_Stored data_:
************
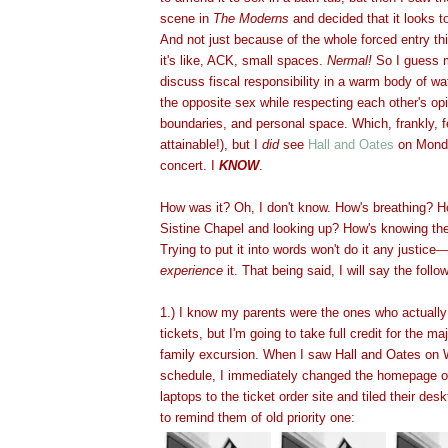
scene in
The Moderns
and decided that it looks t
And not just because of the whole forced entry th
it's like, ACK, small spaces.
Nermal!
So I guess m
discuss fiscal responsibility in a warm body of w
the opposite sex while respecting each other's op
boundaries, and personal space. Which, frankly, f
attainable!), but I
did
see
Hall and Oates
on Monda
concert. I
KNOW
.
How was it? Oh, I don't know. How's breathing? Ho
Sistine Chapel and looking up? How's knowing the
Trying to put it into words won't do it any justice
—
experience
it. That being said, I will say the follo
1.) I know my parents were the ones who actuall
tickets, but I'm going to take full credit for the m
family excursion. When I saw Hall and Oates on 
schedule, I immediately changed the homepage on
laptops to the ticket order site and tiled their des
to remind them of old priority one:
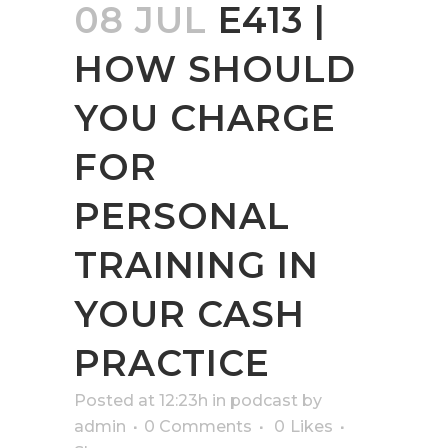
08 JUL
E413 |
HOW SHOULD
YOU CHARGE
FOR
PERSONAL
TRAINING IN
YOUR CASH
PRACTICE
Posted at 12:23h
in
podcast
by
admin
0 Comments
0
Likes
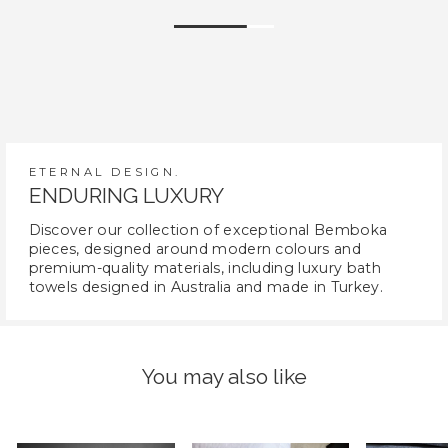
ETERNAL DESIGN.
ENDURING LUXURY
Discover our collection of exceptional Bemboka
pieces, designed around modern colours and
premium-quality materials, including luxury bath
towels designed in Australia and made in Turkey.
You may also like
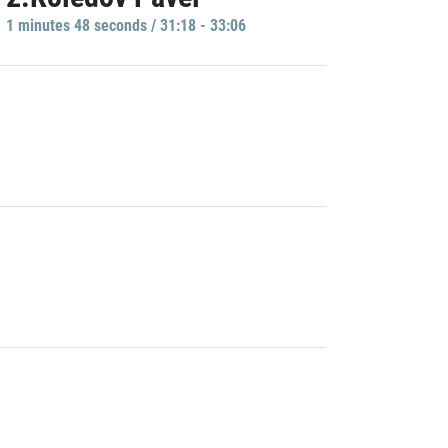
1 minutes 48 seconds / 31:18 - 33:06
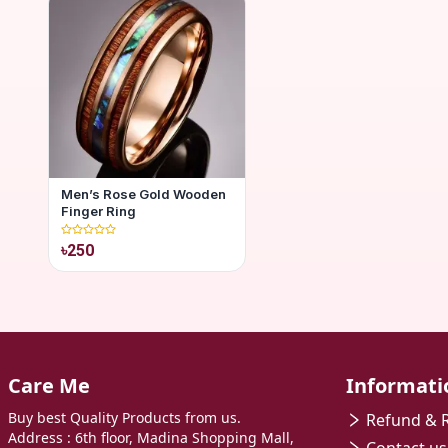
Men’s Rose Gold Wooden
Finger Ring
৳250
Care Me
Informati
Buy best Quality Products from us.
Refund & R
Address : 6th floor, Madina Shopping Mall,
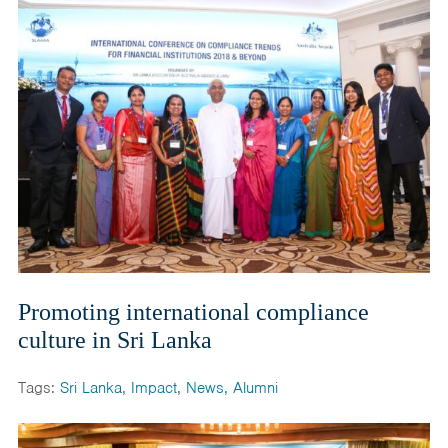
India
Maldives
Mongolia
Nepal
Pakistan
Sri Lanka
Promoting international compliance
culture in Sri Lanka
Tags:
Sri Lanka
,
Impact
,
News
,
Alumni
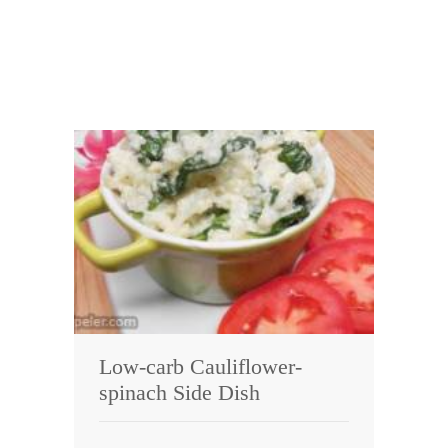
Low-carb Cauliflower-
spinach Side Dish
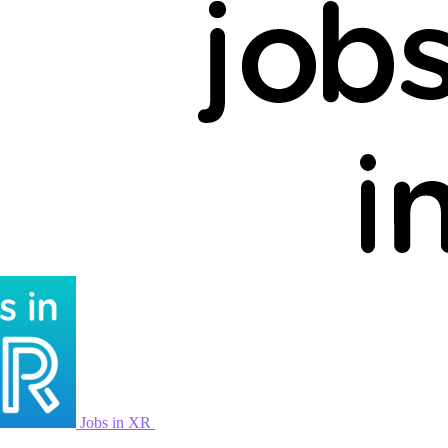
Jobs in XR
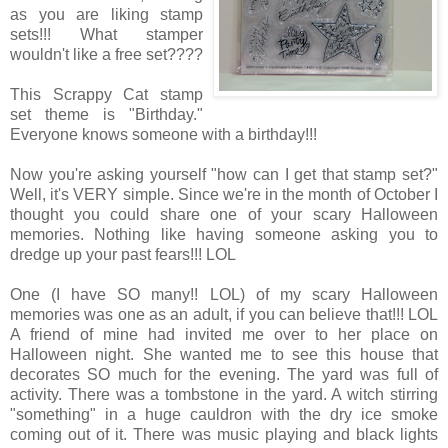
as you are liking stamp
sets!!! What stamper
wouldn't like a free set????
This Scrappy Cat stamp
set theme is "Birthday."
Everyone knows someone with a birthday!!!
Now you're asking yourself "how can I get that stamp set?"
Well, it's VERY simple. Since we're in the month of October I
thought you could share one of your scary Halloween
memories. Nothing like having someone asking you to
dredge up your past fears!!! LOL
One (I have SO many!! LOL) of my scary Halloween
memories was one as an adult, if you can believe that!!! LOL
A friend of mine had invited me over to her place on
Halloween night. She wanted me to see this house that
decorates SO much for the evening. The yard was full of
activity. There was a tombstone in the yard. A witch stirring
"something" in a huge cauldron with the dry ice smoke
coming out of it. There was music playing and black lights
************
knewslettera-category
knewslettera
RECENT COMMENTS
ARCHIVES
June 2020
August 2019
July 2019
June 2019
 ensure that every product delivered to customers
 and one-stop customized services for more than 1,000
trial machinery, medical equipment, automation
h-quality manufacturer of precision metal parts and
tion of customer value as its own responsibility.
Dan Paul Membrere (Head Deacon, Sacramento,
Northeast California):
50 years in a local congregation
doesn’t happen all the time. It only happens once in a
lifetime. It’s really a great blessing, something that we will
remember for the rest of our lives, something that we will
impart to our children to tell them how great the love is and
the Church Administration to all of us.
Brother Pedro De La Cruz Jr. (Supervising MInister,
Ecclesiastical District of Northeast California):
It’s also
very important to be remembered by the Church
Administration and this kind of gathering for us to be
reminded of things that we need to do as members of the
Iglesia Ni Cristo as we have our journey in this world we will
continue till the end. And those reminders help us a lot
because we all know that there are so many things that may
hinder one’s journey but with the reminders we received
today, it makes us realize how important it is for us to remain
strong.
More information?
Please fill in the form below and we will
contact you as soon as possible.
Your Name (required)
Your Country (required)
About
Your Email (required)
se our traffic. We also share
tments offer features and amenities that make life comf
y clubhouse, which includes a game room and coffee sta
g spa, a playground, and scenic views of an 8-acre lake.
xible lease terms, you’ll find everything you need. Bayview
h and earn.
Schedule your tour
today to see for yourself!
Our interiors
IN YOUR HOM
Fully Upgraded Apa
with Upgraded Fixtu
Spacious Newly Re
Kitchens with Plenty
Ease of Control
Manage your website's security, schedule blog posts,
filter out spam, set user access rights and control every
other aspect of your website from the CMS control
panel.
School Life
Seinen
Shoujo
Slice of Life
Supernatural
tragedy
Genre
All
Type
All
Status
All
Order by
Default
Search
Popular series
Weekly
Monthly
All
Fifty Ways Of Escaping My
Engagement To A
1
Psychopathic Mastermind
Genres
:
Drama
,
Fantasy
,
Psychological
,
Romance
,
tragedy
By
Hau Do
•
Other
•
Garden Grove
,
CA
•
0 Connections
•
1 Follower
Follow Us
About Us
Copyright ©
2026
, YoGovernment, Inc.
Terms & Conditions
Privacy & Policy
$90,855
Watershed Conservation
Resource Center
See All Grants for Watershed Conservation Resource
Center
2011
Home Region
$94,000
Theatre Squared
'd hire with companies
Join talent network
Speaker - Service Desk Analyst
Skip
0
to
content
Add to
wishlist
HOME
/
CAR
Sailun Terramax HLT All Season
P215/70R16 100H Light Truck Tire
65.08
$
************
_Problem details_:
Copy out the lines above that hold the string "someone".

_Expected answer_:
Everyone knows someone with a birthday!!!
memories. Nothing like having someone asking you to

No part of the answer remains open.